Oireachtas Joint and Select Committees

Tuesday, 7 November 2023

Select Committee on Finance, Public Expenditure and Reform, and Taoiseach

Finance (No. 2) Bill 2023: Committee Stage

Photo of Pearse DohertyPearse Doherty (Donegal, Sinn Fein) | Oireachtas source

This is very real for many people. We are sitting in here and I know we will have a bit of good craic as we go through this, but there are 130,000 people who are locked out of this scheme by the Minister's proposal. There are 130,000 families who are not going to get mortgage interest relief, regardless of how much their mortgage went up in the past year. That is completely unfair. I hear what the Minister is saying about his looking to target it and all of the rest. In the main, this is an income shock for families. None of us expect mortgage interest relief to be continued indefinitely, and indeed we anticipate we may see some reductions in European Central Bank rates some time next year. There is, however, a shock for families.

I have given the Minister an example of one of the 130,000 people who are locked out of the his scheme, a person who has seen their mortgage repayment increased by €2,000. That is more than their energy costs in a year. The Government introduced measures which will help them with their energy costs. That is to be welcomed but there is no targeting there. It is for everybody. This family, and many others like them, have seen their mortgage repayment increased by €2,000 per annum and there is no support for them.

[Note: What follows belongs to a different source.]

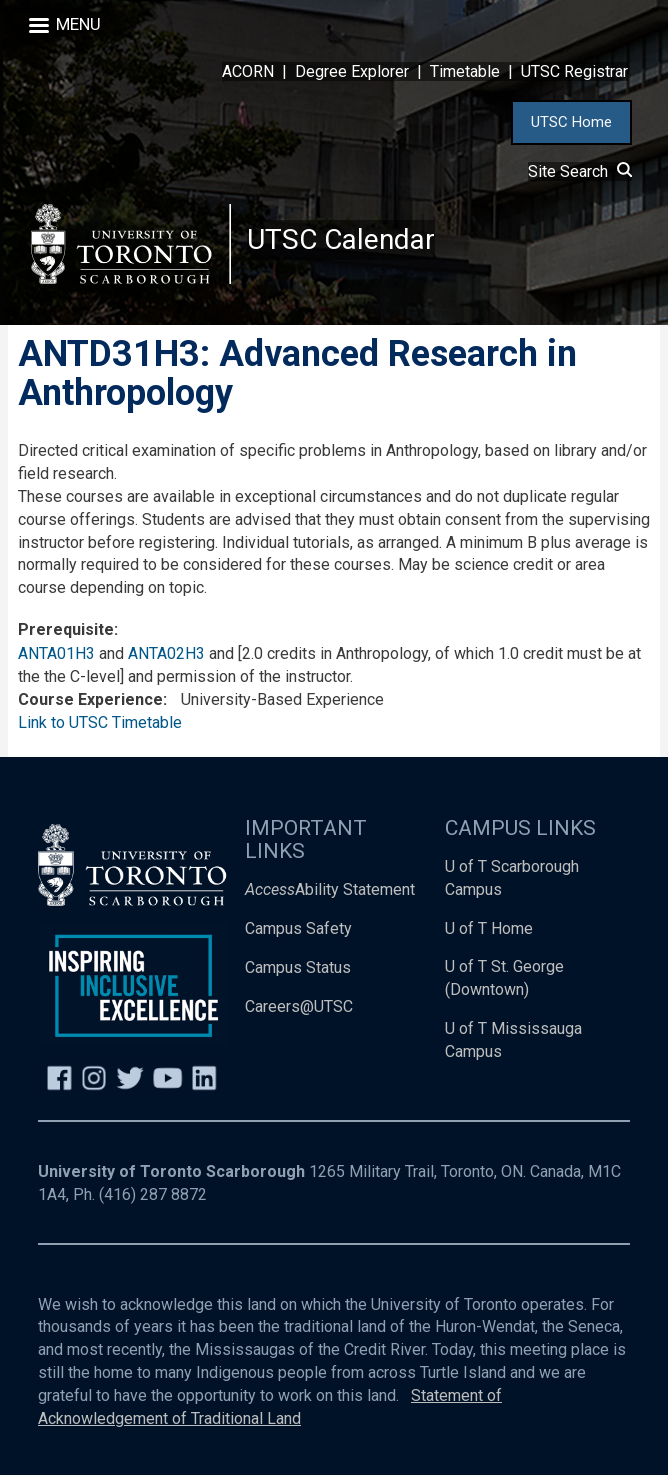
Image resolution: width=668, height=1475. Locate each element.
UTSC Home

It is absolutely cruel that this has happened. We know families who heard this announcement which said that the Government had finally acknowledged that, after ten mortgage interest rate increases, it is going to do something to help them. Then, when they looked at the detail, they saw they were one of the 130,000 people whom the Minister has left to one side. There is no justification for that. This is a temporary scheme to support people in the middle of an income shock when mortgage interest rates at ECB level have never been higher. I reminded the Minister again that he argued, campaigned and tried to negotiate with his partners in Fine Gael during the confidence and supply government arrangement for 100% mortgage interest relief at a time when the ECB rates were zero. Now he is in the hot seat and has the decision to actually do something to benefit people at a time when mortgage interest rates have never been higher, at a time when ten letters have been falling in through the letterboxes of these homes, and his response is to lock 130,000 of them out. It is shameful. It is cruel and it is embarrassing that, as a Minister, he has done a massive U-turn on this issue.

Most importantly, he is forgetting people who have suffered a very significant income shock in the middle of a cost-of-living crisis. It is not appropriate at all that he has done that; absolutely not. A €2,000 income shock to a family is an income shock to a family regardless. There will be people, and the Minister has acknowledged this, who have seen their mortgage repayments increase by €2,000, and other families, perhaps because they have fixed interest rates or have been on a variable rate, where their rates have not gone up much and where they may have an income shock of €800. They will be receiving support under the Minister's proposal but the family which has €2,000 of an increase are not getting the support. It makes no sense. It is unfair, it is cruel and it should be changed between now and Report Stage. This is a one-off measure. This is not what this measure should be targeted at. The resources are available to support those families in the middle of a cost-of-living crisis and the Minister should be doing the right thing. That €80,000 restriction makes no sense.

The Minister says they have the capacity. How does he know they have the capacity? They got an income shock more than some of the people who will benefit from this. Perhaps they have a smaller mortgage than somebody who took out their mortgage last year or the year before, but the same could be argued about somebody on €150,000 or whatever. The Minister knows, as anybody else does, that family budgets are family budgets. The family paying that mortgage who did not foresee they would be paying €2,000 more to keep a roof over their head, and let us forget about all the other bills, got an income shock. This is about supporting them at this time and trying to cushion the blow. It is not about taking it all on. They will still have that shock and have to pay most of it themselves. It is about stepping in and saying “We are here for you”. The Minister is saying to those 137,800 families, “You are on your own. This Fianna Fáil, Fine Gael and Green Party Government does not care about your plight in this regard.” It is shameful and it is shameful for the Green Party as well, whose member is indicating to come in. It is absolutely appalling. There is no rationale for this type of cut-off in this legislation.